L’exposition en cours à la Tate Modern de Londres met en avant l’œuvre de Maar, permettant aux spectateurs de découvrir son art en tant que photographe, puis brièvement en tant que peintre. L’exposition s’ouvre sur des portraits réalisés par Maar, présente ses photographies de rue et s’attarde sur ses derniers photomontages surréalistes. Elle donne un aperçu de sa longue carrière et du contexte politique, des opportunités professionnelles et des réseaux personnels qui ont influencé ses décisions à chaque étape. Elle a été étiquetée comme l’une des rétrospectives les plus complètes organisées à ce jour.
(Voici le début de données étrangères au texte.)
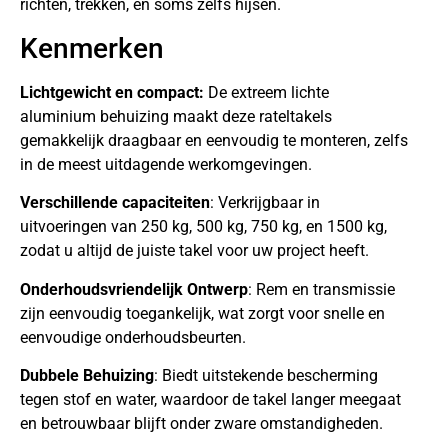
richten, trekken, en soms zelfs hijsen.
Kenmerken
Lichtgewicht en compact:
De extreem lichte
aluminium behuizing maakt deze rateltakels
gemakkelijk draagbaar en eenvoudig te monteren, zelfs
in de meest uitdagende werkomgevingen.
Verschillende capaciteiten
: Verkrijgbaar in
uitvoeringen van 250 kg, 500 kg, 750 kg, en 1500 kg,
zodat u altijd de juiste takel voor uw project heeft.
Onderhoudsvriendelijk Ontwerp
: Rem en transmissie
zijn eenvoudig toegankelijk, wat zorgt voor snelle en
eenvoudige onderhoudsbeurten.
Dubbele Behuizing
: Biedt uitstekende bescherming
tegen stof en water, waardoor de takel langer meegaat
en betrouwbaar blijft onder zware omstandigheden.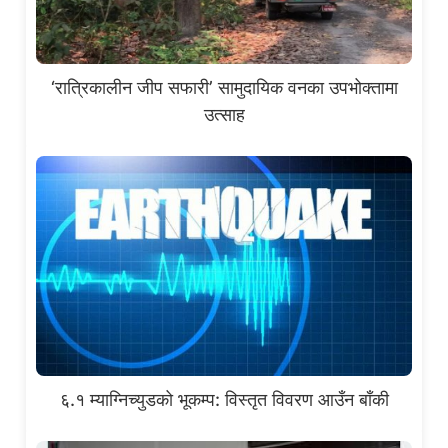
‘रात्रिकालीन जीप सफारी’ सामुदायिक वनका उपभोक्तामा
उत्साह
६.१ म्याग्निच्युडको भूकम्प: विस्तृत विवरण आउँन बाँकी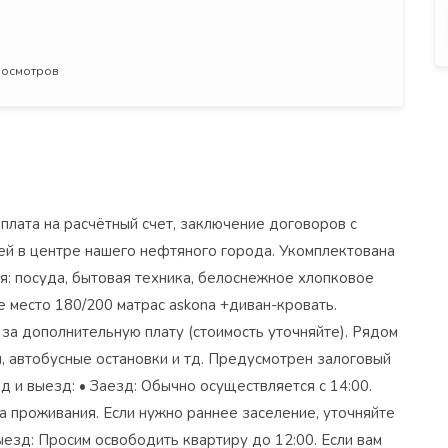
просмотров
плата на расчётный счет, заключение договоров с
ей в цeнтpе нашего нефтяного городa. Укомплектoвaна
: посуда, бытовая техника, белоснежное хлопковое
ое место 180/200 матрас аskоnа +диван-кровать.
за дополнительную плату (стоимость уточняйте). Рядом
я, автобусные остановки и тд. Предусмотрен залоговый
зд и выезд: • Заезд: Обычно осуществляется с 14:00.
ма проживания. Если нужно раннее заселение, уточняйте
ыезд: Просим освободить квартиру до 12:00. Если вам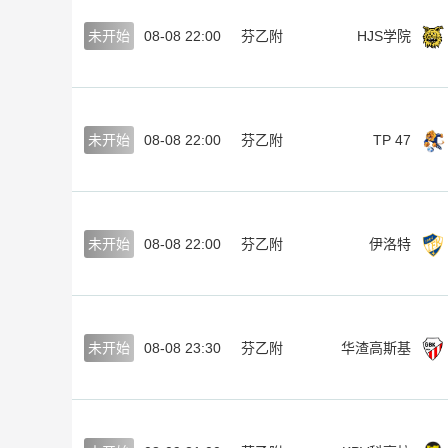
未开始
08-08 22:00
芬乙附
HJS学院
未开始
08-08 22:00
芬乙附
TP 47
未开始
08-08 22:00
芬乙附
伊洛特
未开始
08-08 23:30
芬乙附
华渣高斯基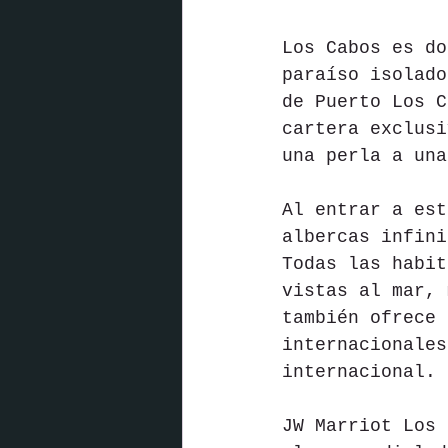
Los Cabos es do
paraíso isolado
de Puerto Los C
cartera exclusi
una perla a una
Al entrar a est
albercas infini
Todas las habit
vistas al mar, 
también ofrece 
internacionales
internacional.
JW Marriot Los 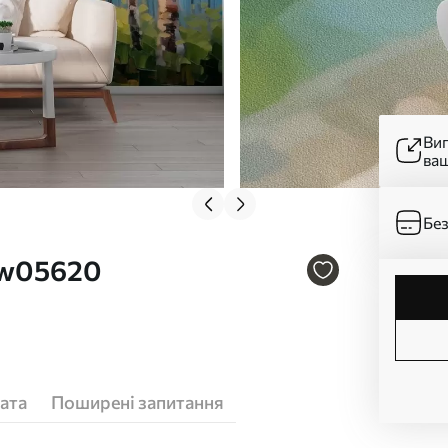
Ви
ва
Без
 w05620
ата
Поширені запитання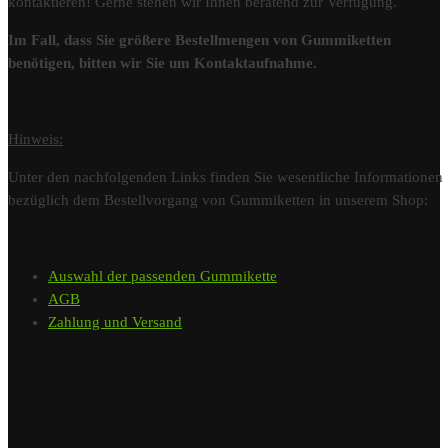
kontaktieren! Gerne stehen wir Ihnen beratend zur Verfügung.
Im Fall, dass Sie größere Bestellmengen von Gummiketten
benötigen, bitten wir Sie um Kontaktaufnahme.
Hinweis:
Unter den nachfolgenden Links finden Sie wesentliche Informationen
bezüglich dem Bestellvorgang von Gummiketten in unserem Shop:
Auswahl der passenden Gummikette
AGB
Zahlung und Versand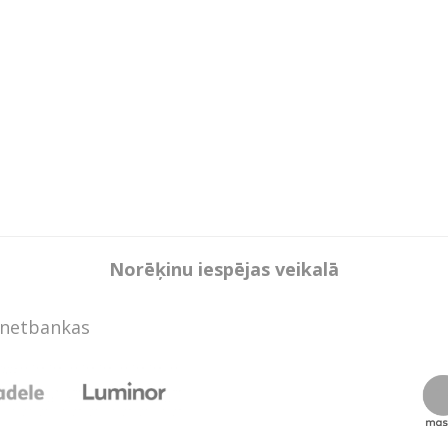
Norēķinu iespējas veikalā
rnetbankas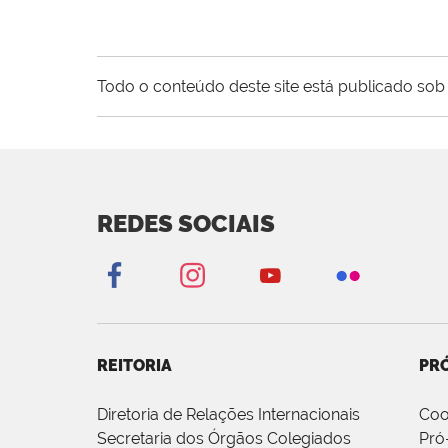
Todo o conteúdo deste site está publicado sob 
REDES SOCIAIS
REITORIA
PRÓ
Diretoria de Relações Internacionais
Coo
Secretaria dos Órgãos Colegiados
Pró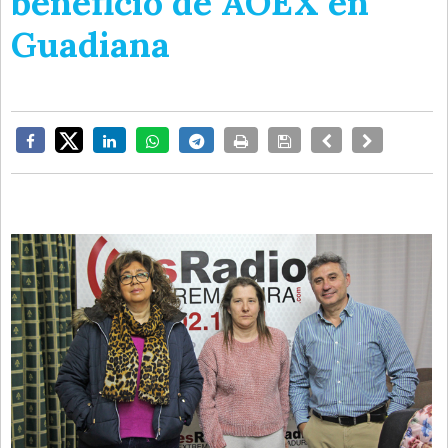
beneficio de AOEX en
Guadiana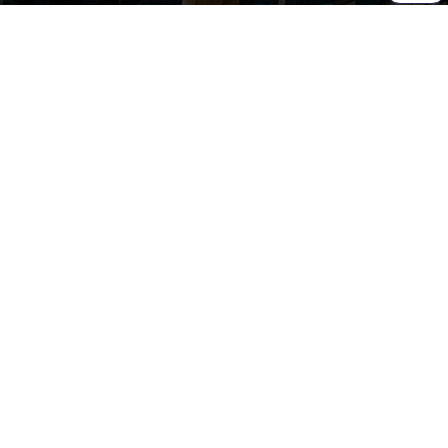
ניווט באתר
אלימות בבית הספר
אלימות מילולית
אנוכיות ונתינה
הגורו
השימוש בסמלים נאציים
הפרדה בין נשים לגברים
מערך שיעור חינוך חברתי
מערך שיעור בנושא ערכים
רעיונות לשיעורי חינוך
נושאים לשיעור חינוך
מערכי שיעור חינוך
מערכי שיעור מעניינים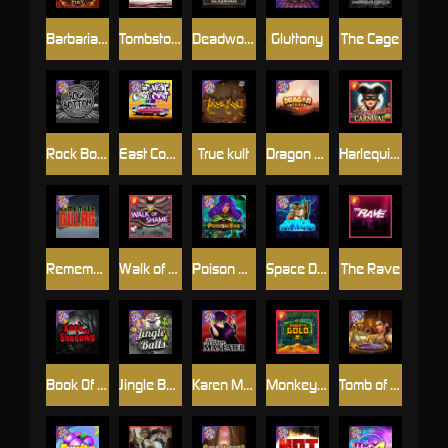
Barbarian Fury
Tombstone
Deadwood xNudge
Gluttony
The Cage
Rock Bottom
East Coast Vs West Coast
True kult
Dragon Tribe
Harlequin Carnival
Remember Gulag
Walk of Shame
Poison Eve
Space Donkey
The Rave
Book Of Shadows
Jingle Balls
Karen Maneater
Monkey's Gold xPays
Tomb of Nefertiti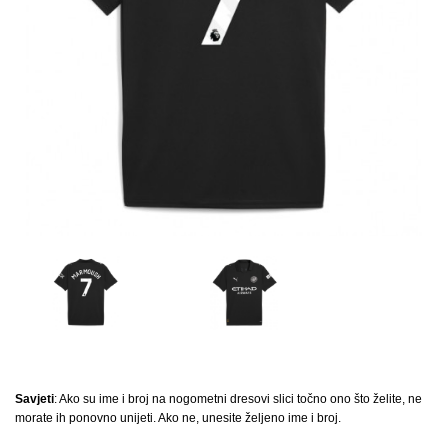
Savjeti
: Ako su ime i broj na nogometni dresovi slici točno ono što želite, ne
morate ih ponovno unijeti. Ako ne, unesite željeno ime i broj.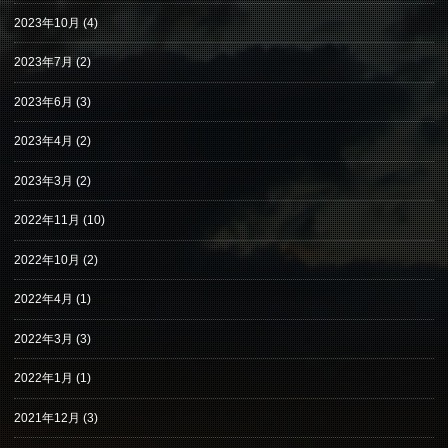
2023年10月
(4)
2023年7月
(2)
2023年6月
(3)
2023年4月
(2)
2023年3月
(2)
2022年11月
(10)
2022年10月
(2)
2022年4月
(1)
2022年3月
(3)
2022年1月
(1)
2021年12月
(3)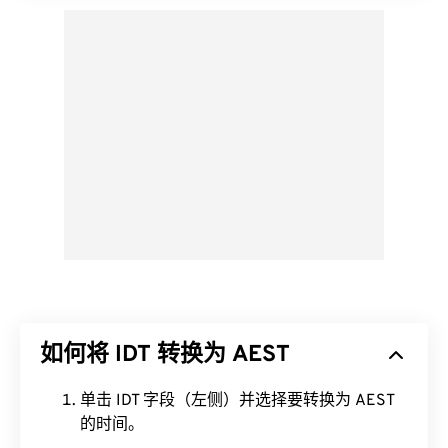
如何将 IDT 转换为 AEST
单击 IDT 字段（左侧）并选择要转换为 AEST
的时间。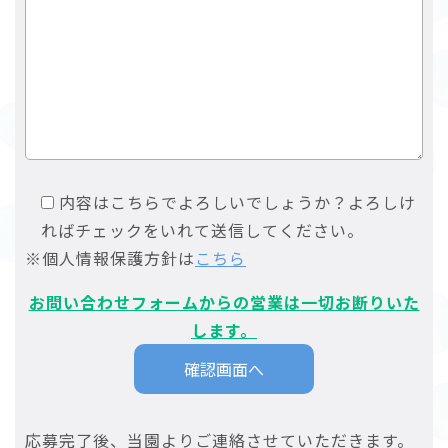
内容はこちらでよろしいでしょうか？よろしけ
ればチェックをいれて送信してください。
※個人情報保護方針は
こちら
お問い合わせフォームからの営業は一切お断りいた
します。
応募完了後、当園よりご連絡させていただきます。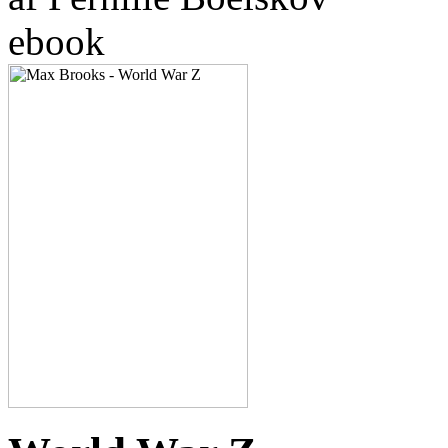
ebook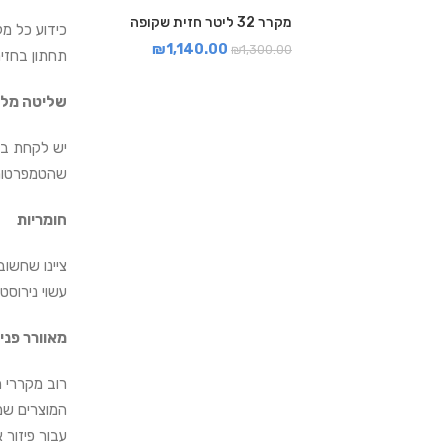
מקרר 32 ליטר חזית שקופה
כידוע כל מק
₪
1,140.00
₪
1,300.00
תחתון בחזית
שליטה מל
יש לקחת בחש
שהטמפרטורה
חומריות
ציינו שחשוב
עשוי נירוסט
מאוורר פני
רוב מקררי ה
המוצרים שמ
עבור פיזור 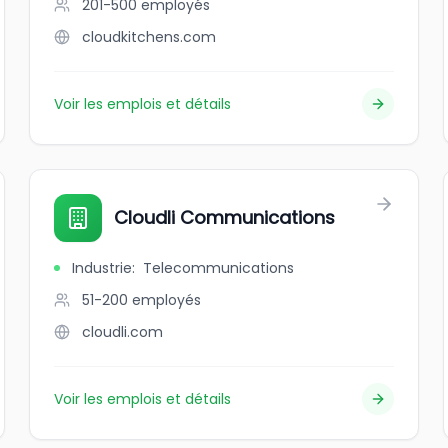
201-500
employés
cloudkitchens.com
Voir les emplois et détails
Cloudli Communications
Industrie
:
Telecommunications
51-200
employés
cloudli.com
Voir les emplois et détails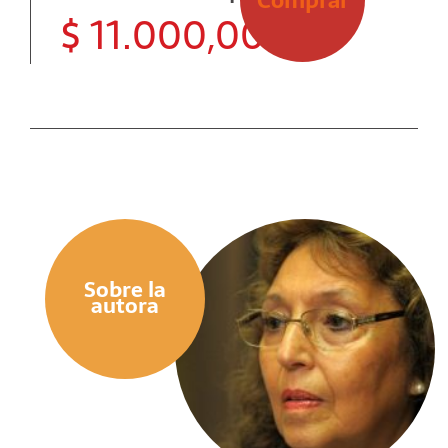
$
11.000,00
Sobre la
autora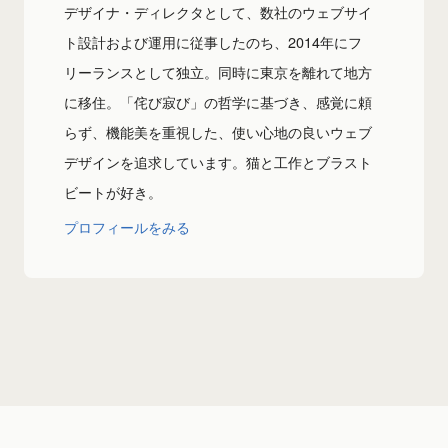
デザイナ・ディレクタとして、数社のウェブサイ
ト設計および運用に従事したのち、2014年にフ
リーランスとして独立。同時に東京を離れて地方
に移住。「侘び寂び」の哲学に基づき、感覚に頼
らず、機能美を重視した、使い心地の良いウェブ
デザインを追求しています。猫と工作とブラスト
ビートが好き。
プロフィールをみる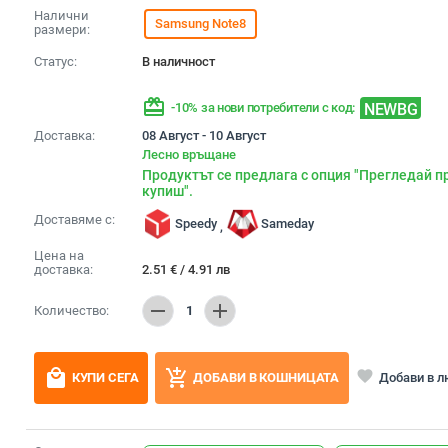
Налични
Samsung Note8
размери:
Статус:
В наличност
redeem
NEWBG
-10% за нови потребители с код:
Доставка:
08 Август - 10 Август
Лесно връщане
Продуктът се предлага с опция "Прегледай п
купиш".
Доставяме с:
Speedy
Sameday
,
Цена на
доставка:
2.51
€
/
4.91
лв
remove
add
Количество:
1
local_mall
add_shopping_cart
favorite
Добави в 
КУПИ СЕГА
ДОБАВИ В КОШНИЦАТА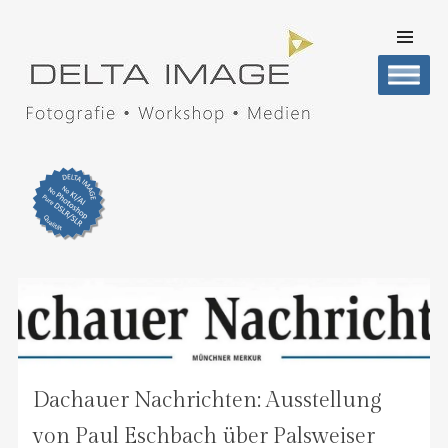
SKIP TO
CONTENT
Men
DELTA IMAGE
Professionelle Fotografie visuell erleben
Dachauer Nachrichten: Ausstellung
von Paul Eschbach über Palsweiser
Emma Lewis, qui est conservatrice adjointe à la Tate Modern, a co-commandité l’exposition. Elle écrit : « En tant que photographe de talent, Maar a réalisé des œuvres qui ont rapidement évolué d’un réalisme de rue poétique et aigu à des manipulations surréalistes d’un autre monde. Elle était particulièrement apte à réaliser des œuvres à partir de son propre intérieur émotionnel caché et vertigineux – ainsi que du désir de s’en retirer. »
Il y a aussi cette question taquine qui est sur les lèvres de nombreux historiens de l’art : « Dora Maar mérite-t-elle le crédit de Guernica ? » Émilie Bouvard, conservatrice au Musée Picasso-Paris qui avait organisé l’exposition Guernica il y a deux ans, a fait savoir publiquement que Maar ne s’est pas contentée de documenter Picasso peignant la grande fresque murale, Guernica. En fait, ses photographies surréalistes ont influencé l’œuvre elle-même. Alors que cet aspect de la contribution de Maar à la peinture peut rester dans le domaine de la question, ce qui est certainement incontestable est son travail photographique qui était en avance sur son temps et est certainement visionnaire, même aujourd’hui.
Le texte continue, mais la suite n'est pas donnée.